**Task objective**
In the data below, the copy begins at the line containing "İletişim (398, 2203)" and runs through the last line; repeat those lines exactly, minus the pictures.

--- START ---

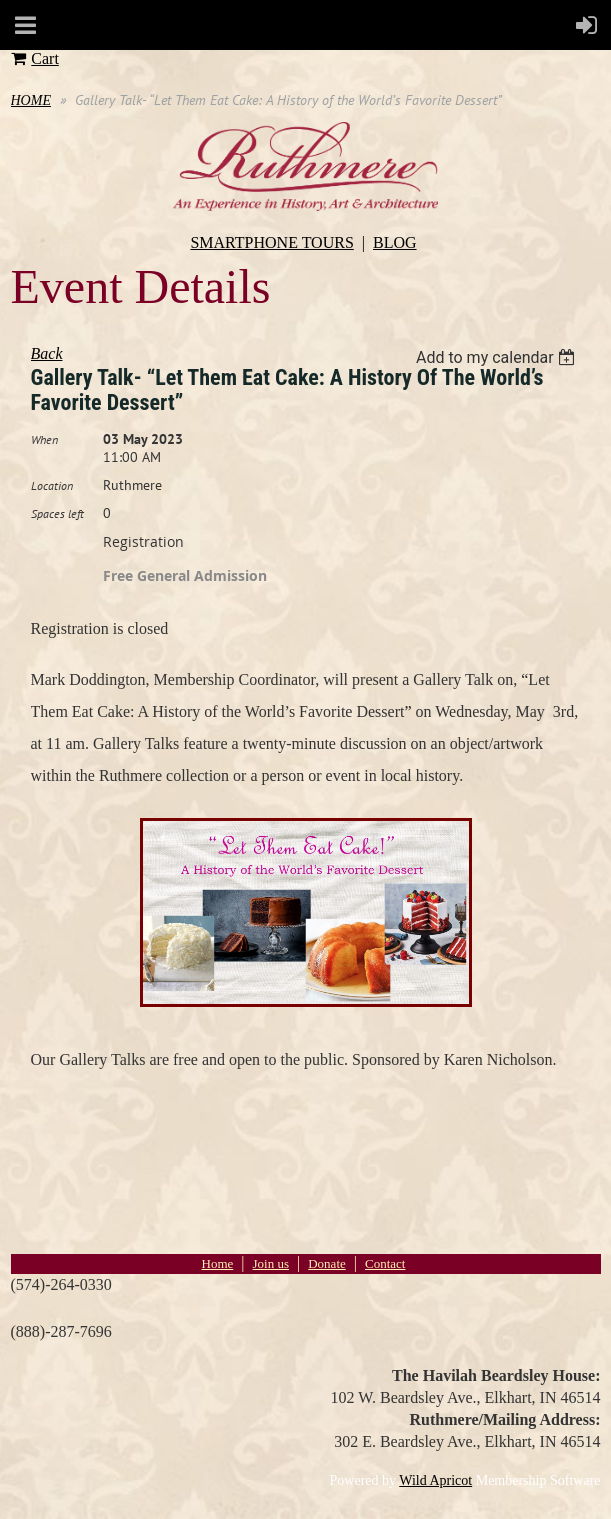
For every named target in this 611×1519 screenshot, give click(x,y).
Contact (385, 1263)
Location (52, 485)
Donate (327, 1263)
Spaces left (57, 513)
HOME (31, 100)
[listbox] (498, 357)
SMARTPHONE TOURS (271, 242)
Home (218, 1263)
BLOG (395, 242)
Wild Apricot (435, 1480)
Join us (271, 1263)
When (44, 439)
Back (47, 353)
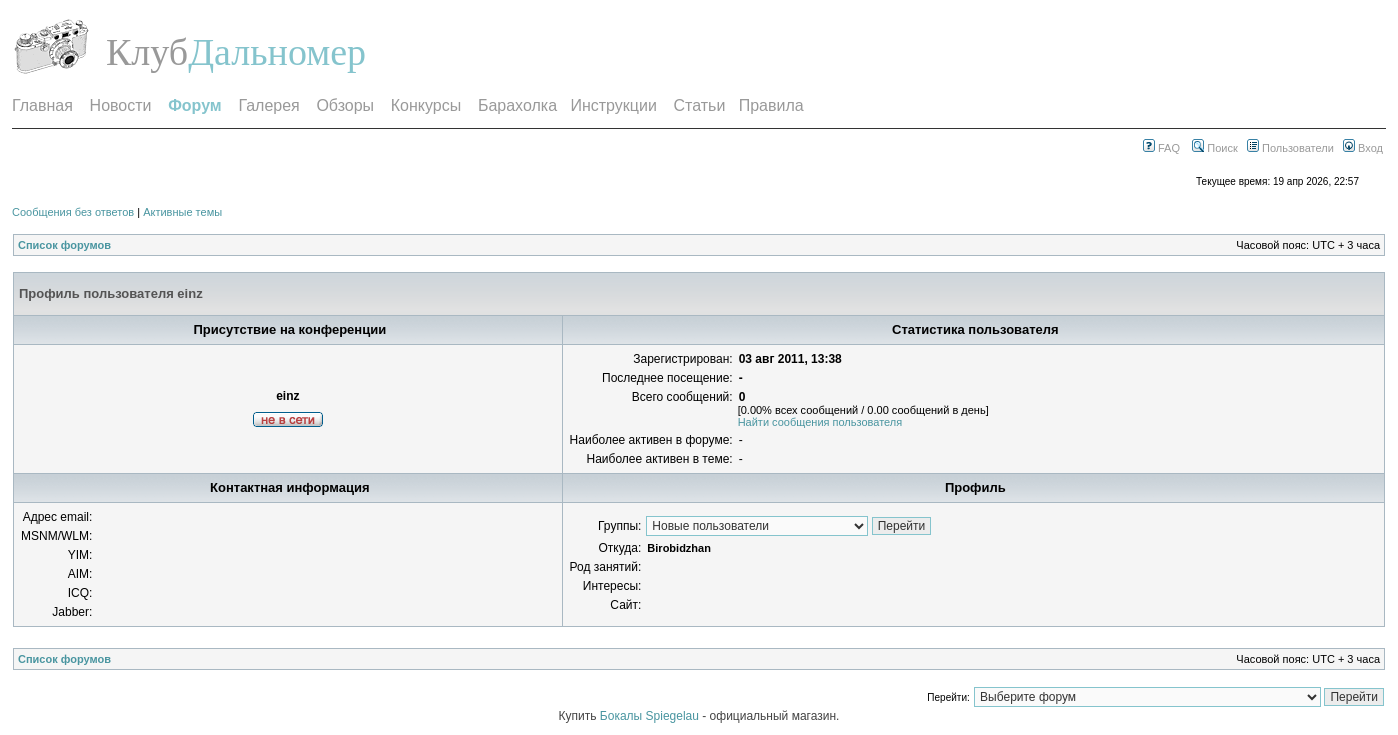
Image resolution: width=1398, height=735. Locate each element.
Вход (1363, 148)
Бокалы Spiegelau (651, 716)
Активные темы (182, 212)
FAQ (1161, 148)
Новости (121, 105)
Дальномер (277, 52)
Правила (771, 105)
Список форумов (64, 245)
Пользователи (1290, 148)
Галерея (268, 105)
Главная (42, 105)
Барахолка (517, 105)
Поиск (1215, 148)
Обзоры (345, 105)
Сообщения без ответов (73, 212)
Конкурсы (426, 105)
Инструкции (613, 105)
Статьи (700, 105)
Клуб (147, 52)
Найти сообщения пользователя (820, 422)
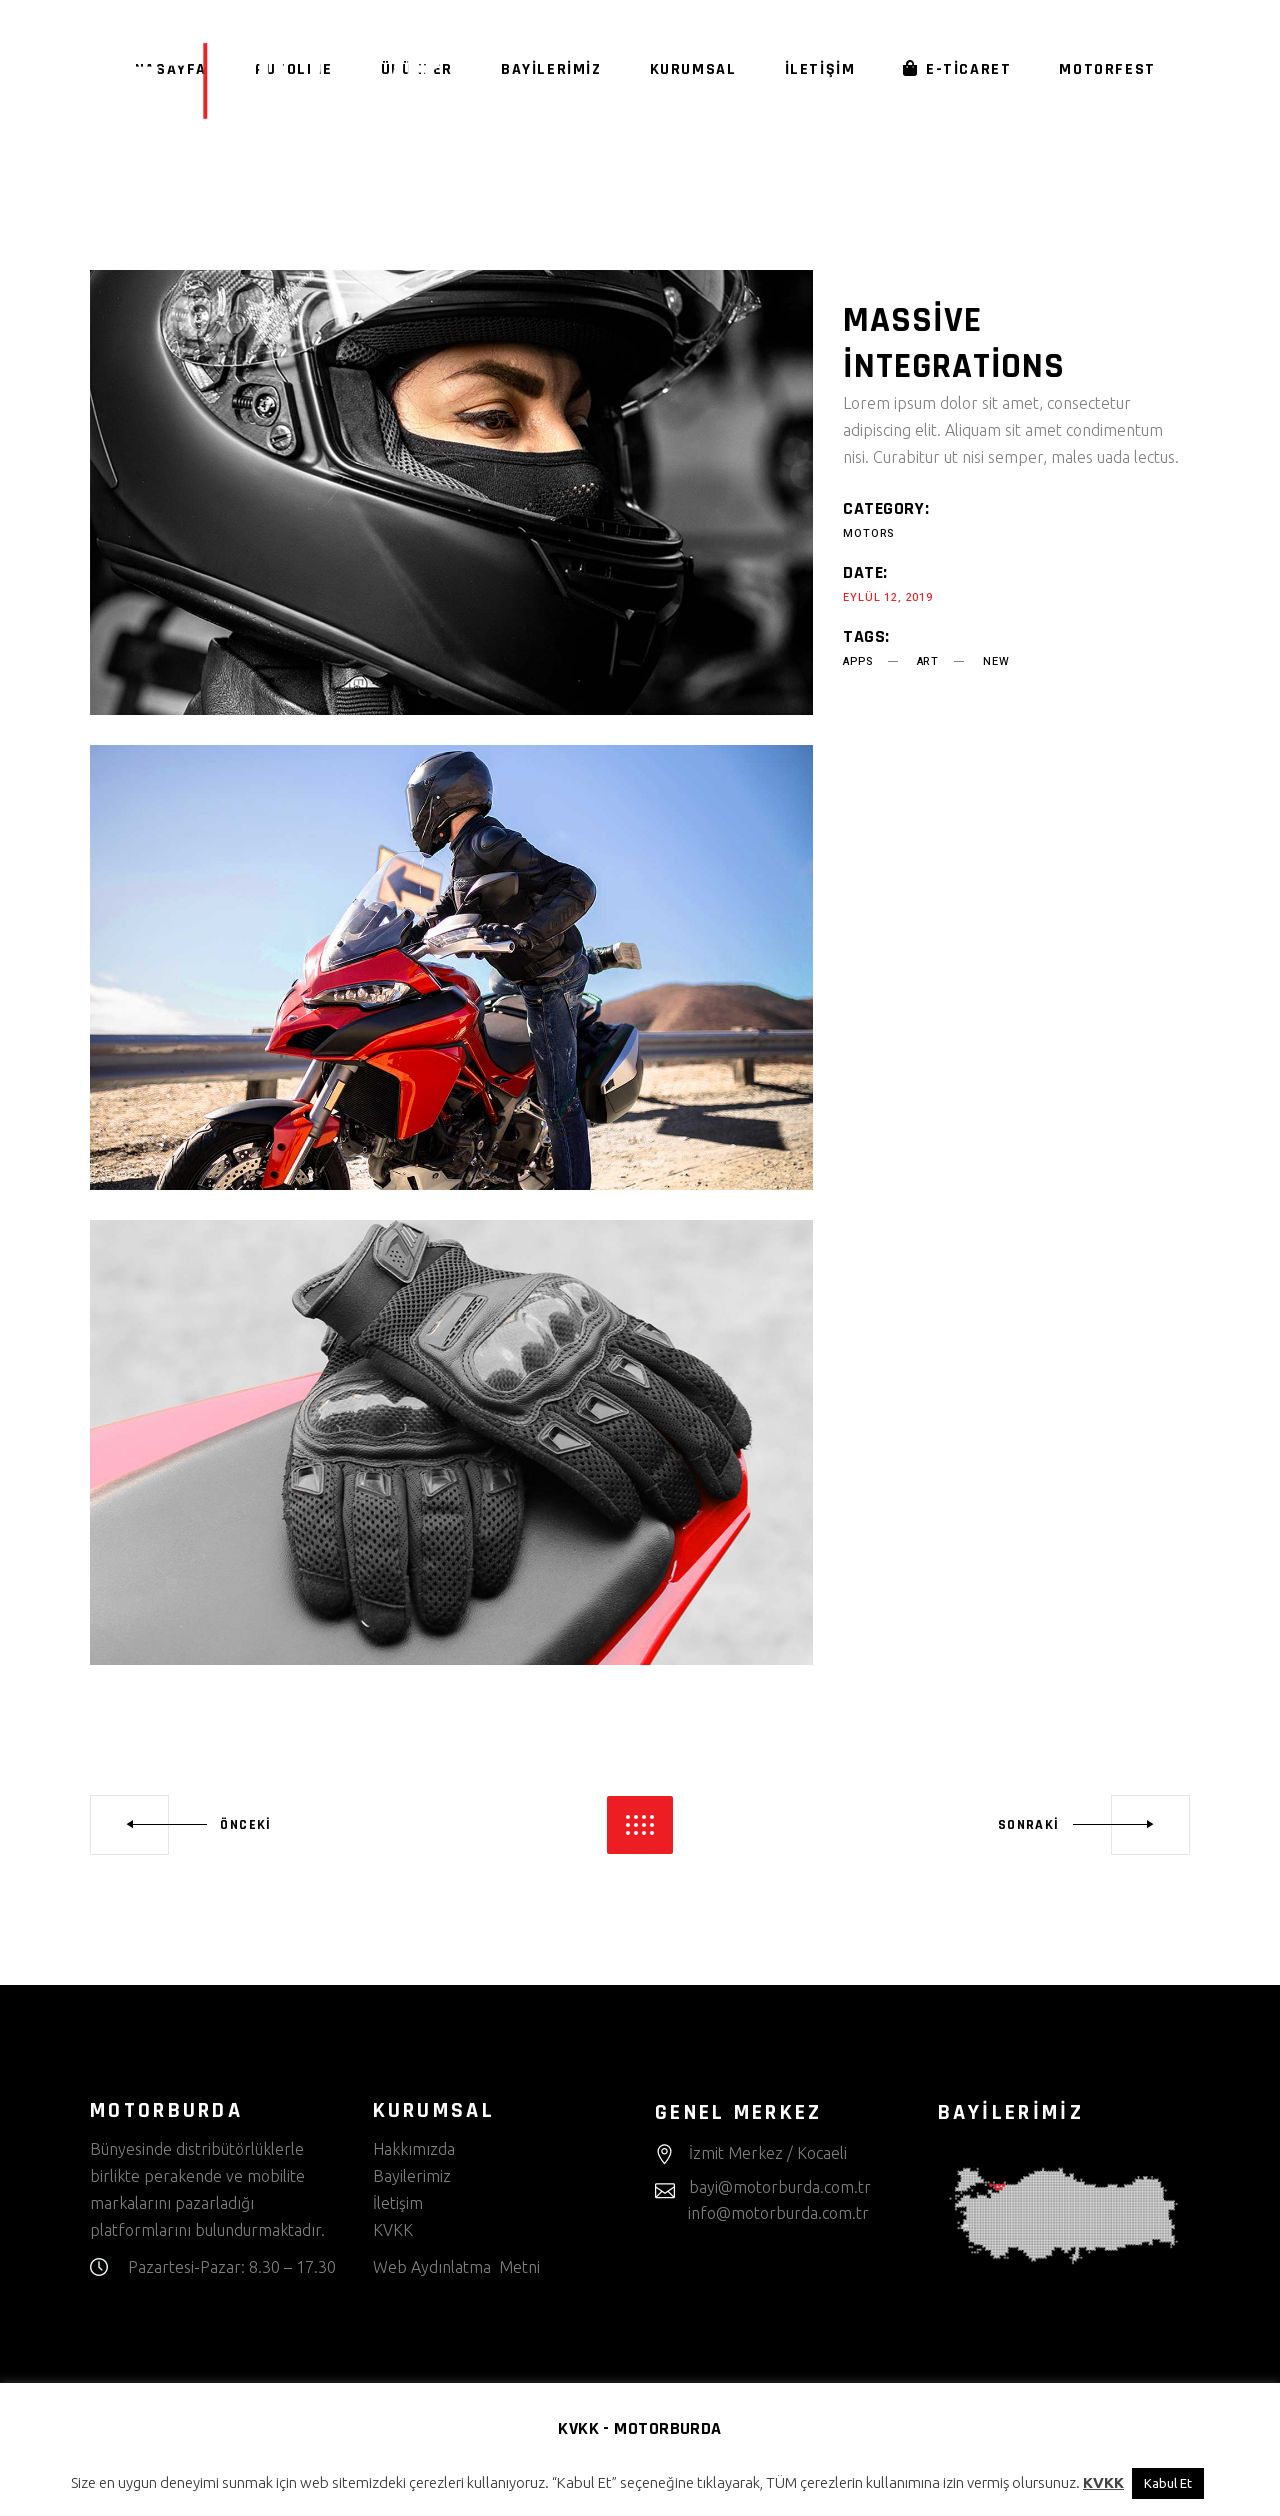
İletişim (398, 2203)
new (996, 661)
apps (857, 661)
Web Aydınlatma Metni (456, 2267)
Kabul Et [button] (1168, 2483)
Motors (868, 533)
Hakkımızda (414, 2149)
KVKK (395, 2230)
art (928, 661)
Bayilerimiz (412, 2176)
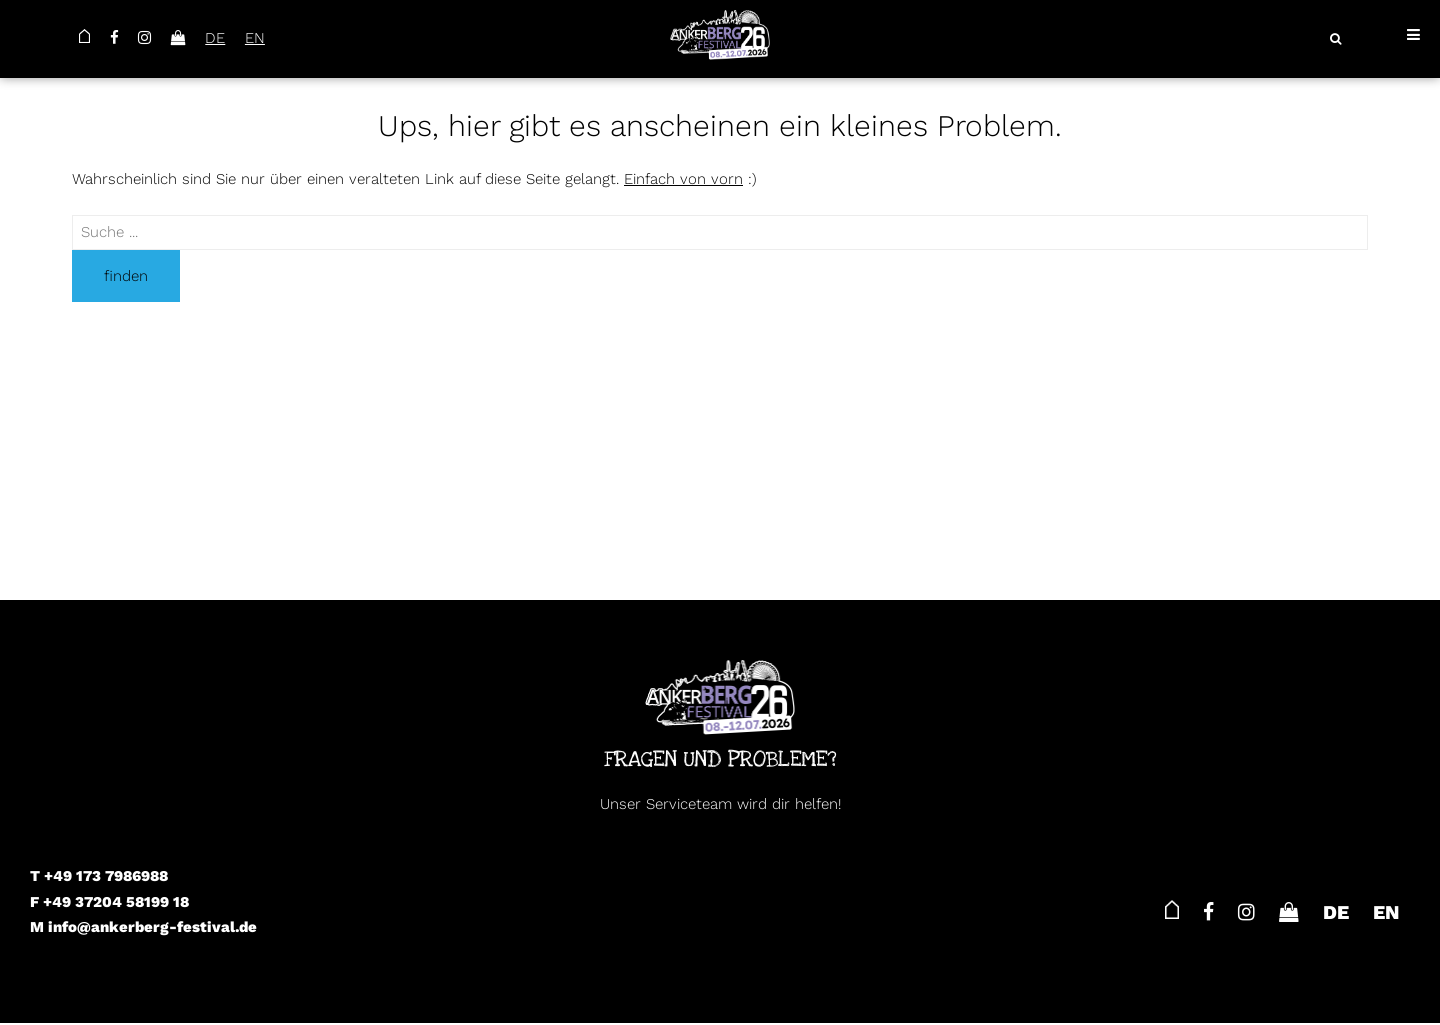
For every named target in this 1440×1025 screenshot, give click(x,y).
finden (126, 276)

--- END ---

**Task output**
İletişim (398, 2203)
new (996, 661)
apps (857, 661)
Web Aydınlatma Metni (456, 2267)
Kabul Et [button] (1168, 2483)
Motors (868, 533)
Hakkımızda (414, 2149)
KVKK (395, 2230)
art (928, 661)
Bayilerimiz (412, 2176)
For every named target in this 1440×1025 screenshot, give click(x,y).
finden (126, 276)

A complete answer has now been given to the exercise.